While I get the whole idea of simulating a classroom environment, the question is at what cost? These VR headsets are not cheap! And most kids in Africa currently cannot afford these things. They simply don’t have the means.

So, can we honestly say that at the current stage at which most of our economies in Africa are (poor road infrastructure, hospitals without drugs, regular conflict, widespread corruption, poverty, famine, fuel shortages, power cuts, water cuts, poor telecommunications infrastructure, etc.), and given everything important our countries still need – that VR experiences are a priority? Something we can afford to indulge in right now?

The answer is a resolute NO.

Or maybe the metaverse will have relevance in terms of providing unique entertainment experiences …Fine. I’ll give you that.

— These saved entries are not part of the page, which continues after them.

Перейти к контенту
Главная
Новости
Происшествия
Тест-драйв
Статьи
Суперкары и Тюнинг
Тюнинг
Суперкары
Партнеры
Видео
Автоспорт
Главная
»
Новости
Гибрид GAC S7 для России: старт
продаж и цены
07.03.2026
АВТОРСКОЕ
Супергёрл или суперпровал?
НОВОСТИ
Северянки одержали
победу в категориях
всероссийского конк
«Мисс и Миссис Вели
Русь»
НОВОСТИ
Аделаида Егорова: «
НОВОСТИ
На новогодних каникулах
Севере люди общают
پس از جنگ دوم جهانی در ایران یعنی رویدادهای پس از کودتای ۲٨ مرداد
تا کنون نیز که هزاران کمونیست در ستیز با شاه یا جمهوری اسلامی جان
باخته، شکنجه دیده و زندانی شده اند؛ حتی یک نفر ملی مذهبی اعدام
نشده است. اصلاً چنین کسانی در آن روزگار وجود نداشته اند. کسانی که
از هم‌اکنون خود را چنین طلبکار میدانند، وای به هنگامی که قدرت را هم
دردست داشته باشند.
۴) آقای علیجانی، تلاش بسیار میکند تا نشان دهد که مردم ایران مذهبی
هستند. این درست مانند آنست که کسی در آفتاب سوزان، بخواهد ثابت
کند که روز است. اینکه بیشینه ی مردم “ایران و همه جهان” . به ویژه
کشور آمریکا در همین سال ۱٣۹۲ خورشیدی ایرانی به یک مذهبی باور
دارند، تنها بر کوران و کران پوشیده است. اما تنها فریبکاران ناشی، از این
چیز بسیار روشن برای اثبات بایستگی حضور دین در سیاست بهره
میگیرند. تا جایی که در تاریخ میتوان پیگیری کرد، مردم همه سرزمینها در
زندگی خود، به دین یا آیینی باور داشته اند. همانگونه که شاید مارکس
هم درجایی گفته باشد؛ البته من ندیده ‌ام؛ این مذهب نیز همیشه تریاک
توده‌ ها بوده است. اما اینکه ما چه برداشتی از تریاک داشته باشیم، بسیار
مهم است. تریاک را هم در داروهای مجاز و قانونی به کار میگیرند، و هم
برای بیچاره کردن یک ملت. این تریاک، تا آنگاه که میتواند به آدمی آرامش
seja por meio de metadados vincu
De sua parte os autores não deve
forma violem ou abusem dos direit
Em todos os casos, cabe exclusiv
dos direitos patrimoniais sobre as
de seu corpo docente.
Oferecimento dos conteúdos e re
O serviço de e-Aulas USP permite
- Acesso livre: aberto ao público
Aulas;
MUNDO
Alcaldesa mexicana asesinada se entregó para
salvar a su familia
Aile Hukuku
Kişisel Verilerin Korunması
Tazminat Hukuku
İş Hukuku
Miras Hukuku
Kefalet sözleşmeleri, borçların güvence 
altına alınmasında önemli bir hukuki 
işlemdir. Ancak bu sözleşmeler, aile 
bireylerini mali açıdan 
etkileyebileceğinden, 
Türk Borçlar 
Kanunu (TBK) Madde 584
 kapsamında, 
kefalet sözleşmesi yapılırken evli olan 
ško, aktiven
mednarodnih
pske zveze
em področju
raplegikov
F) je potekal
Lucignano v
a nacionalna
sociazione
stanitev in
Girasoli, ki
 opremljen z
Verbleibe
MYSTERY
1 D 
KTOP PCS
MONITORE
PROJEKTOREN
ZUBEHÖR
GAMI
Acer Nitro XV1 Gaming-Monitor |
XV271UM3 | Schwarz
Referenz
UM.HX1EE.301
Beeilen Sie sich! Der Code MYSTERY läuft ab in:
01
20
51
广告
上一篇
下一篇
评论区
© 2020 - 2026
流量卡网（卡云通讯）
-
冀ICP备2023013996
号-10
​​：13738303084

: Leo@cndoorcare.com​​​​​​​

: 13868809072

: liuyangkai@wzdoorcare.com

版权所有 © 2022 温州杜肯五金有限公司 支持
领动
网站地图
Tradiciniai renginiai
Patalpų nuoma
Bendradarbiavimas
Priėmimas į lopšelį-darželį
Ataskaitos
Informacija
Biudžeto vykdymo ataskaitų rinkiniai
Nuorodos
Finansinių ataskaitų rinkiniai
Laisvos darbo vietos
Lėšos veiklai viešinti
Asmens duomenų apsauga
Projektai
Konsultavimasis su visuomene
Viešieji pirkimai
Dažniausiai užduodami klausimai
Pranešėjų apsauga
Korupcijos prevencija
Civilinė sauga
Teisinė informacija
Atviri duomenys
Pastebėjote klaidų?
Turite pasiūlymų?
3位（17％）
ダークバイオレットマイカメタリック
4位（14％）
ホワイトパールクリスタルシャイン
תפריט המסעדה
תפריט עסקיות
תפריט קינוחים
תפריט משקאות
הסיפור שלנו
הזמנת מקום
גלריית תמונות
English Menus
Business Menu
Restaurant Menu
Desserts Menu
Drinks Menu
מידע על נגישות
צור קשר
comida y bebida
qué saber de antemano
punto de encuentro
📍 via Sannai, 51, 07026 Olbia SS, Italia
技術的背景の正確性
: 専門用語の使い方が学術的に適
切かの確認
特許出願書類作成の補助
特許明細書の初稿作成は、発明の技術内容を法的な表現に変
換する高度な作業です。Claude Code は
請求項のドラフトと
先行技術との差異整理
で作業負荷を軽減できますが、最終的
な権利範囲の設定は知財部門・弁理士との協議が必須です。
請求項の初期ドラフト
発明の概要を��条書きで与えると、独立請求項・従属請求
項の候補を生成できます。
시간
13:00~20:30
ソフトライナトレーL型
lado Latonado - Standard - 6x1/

All those relatively wealthy people across the continent who want to attend a nightclub or entertainment event taking place somewhere in Europe, or in the US (or indeed anywhere else) – yes Virtual Reality will be useful in such circumstances.

But that’s a private thing. Presumably funded by private money.

And if you watch what Meta has been putting out as the essence of the Metaverse, it still falls within the category of Tech companies trying to get unsuspecting people to spend lots of money on consumerist junk we don’t really need.